Сказал это и устыдился. У меня бывает такое в оппонентском пылу, что я принимаю точку зрения какой-нибудь бабки Матрены, соблазняющую своим крестьянским реализмом. Однако нельзя же, действительно, только на основании того, что человек регулярно пьет кефир и посещает туалет, отказывать ему в гениальности.
Ваня ведь не просто решил проехаться по Прибалтийским губерниям, он отправился в «странствие», а тут уж и забытый паспорт, и жаркий день могут служить знаками судьбы. О названии речки я и не говорю — то ли восторг, то ли стон, то ли крик о спасении.
Про Коневского говорили, что обещал он много, называли его новым Тютчевым. Сразу после его смерти многие поспешили канонизировать его — верный признак того, что человек этот производил на людей сильное впечатление и помимо стихов. Один из друзей написал по свежему следу: «Он не умел и не хотел сделать из своей религии убежище, куда бы он мог укрываться по временам от житейских невзгод. Жить и думать по-разному для него представлялось нравственно невозможным».
Хотя, с другой стороны, в этой среде только гений и был достоин внимания. Черно-белые существа — либо ты гений, либо никто. Но и, с третьей тогда уже стороны, дорогого стоит признание Валерия Брюсова, гения по установке, который сказал после гибели Коневского: почему именно он? Лучше бы любой из нас.
Недовоплощенный гений — вот что было дорого отцу в Коневском. Ранняя гибель — вот что ему было необходимо.

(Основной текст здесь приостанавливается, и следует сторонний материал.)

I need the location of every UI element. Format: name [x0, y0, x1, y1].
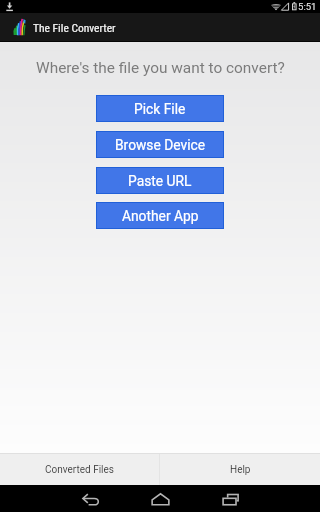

Был он человеком совсем не пафосным, скорее наоборот. Помню почему-то, с какой неприязнью говорил отец про Эренбурга, у которого, по его мнению, и карикатура на жизнь отдавала патетикой. В спорах он горячился и нервничал, заглатывал наживку раньше, чем ему ее кидали, сам загонял себя в трудное положение и поэтому многих обижал. Но патетики, повторяю, не было. Была вечная сосредоточенность на чем-то, что к разговору не шло, но, видно, сильно его мучило, он и отвечал не собеседнику, а этому сидящему в нем и мучившему его оппоненту, собеседник же видел только не оправданную темой горячую многословность, излишнюю серьезность и напор.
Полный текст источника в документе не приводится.